Memory release latency issue

I have an application that routinely alloc() and realloc() gigabyte blocks of memory for image processing applications; specifically performing rotations of huge images, or creating/ deleting huge image buffers to contain multiple images. Immediately upon completion of an operation I call free() to release the memory.

I've noticed dramatic performance disparities depending upon the sequence that operations are performed. The first call to a function completes quickly, but subsequent calls can take up to 5X as long as the first; exact same code. All terminate normally, the issue is performance or lack of it.

It appears that after I free() a block of memory that I am using the system, for unknown reasons, does not make this resource immediately available again for an indeterminate period. I free the memory, but the system performs as if the memory is still in use. There is no logic issue of the memory being freed; the only path to a return is through the free() statement.

I'm a coder, not a systems expert. Any ideas out there? What is going on? Language is C/C++.

Many thanks in advance.

Imagtek

---------- Post updated at 12:34 PM ---------- Previous update was at 12:32 PM ----------

The system is CentOS/64 bit, release 2.6.32-358.14.1.el6.x86_64

Likely the kernel is not optimized for free().
It is a complex task, and maybe blocking new allocations.
You can try an OS upgrade, with a higher kernel version.
Or try to optimize your code - call free() less often.

In short, malloc() is the wrong tool for throwing around entire gigabytes of memory at once. You should cut out the middleman and use mmap().

The first time you request an entire gigabyte of memory, malloc() probably has to call brk to extend the heap segment. (This is a system memory call related to mmap.) This adds a vast new region of unused memory to the heap -- memory that's all guaranteed to hold nothing but ASCII NULLs. It just gives it straight to you and doesn't bother to clean it.

Then you free() and malloc() it again.
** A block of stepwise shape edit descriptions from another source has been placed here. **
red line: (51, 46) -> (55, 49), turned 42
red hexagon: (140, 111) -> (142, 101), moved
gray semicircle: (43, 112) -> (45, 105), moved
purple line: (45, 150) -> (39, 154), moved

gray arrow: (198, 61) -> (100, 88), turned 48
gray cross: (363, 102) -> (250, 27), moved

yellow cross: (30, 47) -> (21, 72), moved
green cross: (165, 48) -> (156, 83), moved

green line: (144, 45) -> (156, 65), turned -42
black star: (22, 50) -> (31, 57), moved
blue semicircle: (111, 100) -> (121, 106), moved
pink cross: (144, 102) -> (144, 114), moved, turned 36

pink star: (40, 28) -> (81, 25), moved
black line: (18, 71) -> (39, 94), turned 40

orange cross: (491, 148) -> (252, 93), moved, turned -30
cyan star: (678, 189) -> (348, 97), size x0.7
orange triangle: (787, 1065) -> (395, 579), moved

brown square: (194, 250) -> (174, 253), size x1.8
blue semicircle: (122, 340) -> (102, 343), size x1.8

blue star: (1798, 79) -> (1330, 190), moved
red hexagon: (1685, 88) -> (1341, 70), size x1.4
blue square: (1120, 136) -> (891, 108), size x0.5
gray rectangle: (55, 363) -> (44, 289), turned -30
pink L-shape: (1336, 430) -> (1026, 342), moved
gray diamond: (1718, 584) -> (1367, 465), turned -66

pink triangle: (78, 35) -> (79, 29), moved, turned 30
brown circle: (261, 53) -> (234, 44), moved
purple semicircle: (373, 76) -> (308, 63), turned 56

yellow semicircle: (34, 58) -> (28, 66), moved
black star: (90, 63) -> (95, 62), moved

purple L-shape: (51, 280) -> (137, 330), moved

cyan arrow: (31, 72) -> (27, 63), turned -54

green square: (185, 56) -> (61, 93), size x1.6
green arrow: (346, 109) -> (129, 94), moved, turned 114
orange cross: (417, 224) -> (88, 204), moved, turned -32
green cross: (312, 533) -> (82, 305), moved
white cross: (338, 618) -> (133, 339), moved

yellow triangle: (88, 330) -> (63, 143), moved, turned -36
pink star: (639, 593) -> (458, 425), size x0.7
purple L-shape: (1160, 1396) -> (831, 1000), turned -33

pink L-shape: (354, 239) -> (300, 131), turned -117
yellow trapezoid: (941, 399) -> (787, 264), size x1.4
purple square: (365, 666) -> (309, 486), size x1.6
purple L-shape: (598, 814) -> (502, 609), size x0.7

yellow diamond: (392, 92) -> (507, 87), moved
Because it's been used, malloc() will memset() that entire gig of memory to NULL for you to make it "clean" again.

By using mmap() instead, you can let the OS do that as-needed instead of in one 1-gig write. mmap also has other useful features like file backing -- if all you're doing is dumping 5 gigs of file into memory, mmap can save you a ton of trouble and speed and RAM.

Or, if you went the other direction, you could just keep reusing the same block of memory around all the time without free()ing it.

That's because free() does nothing other than make the memory you freed available for you by your next malloc() call.

Why are you using malloc() and free() over and over, anyway? Just malloc() (or mmap()) a few chunks that you know will be big enough and use the same ones over and over.

Perhaps I misunderstood you before. So the problem isn't the speed of the free(), but the memory use?

It's like achenle says, it is in use. malloc() assumes if you've allocated it before, you're going to allocate it again, and keeps it in the pool for later. If you want control over when exactly it's released to the OS, you need mmap.

Plus, if you repeatedly call malloc/free for varying very large sized chunks of memory, malloc will gladly fragment heap to the point where it becomes less efficient. This is due in part to the fact that some OS flavors may reclaim memory after a free call. Especially if there are other processes calling for memory chunks. Numa also plays into big chunk operations.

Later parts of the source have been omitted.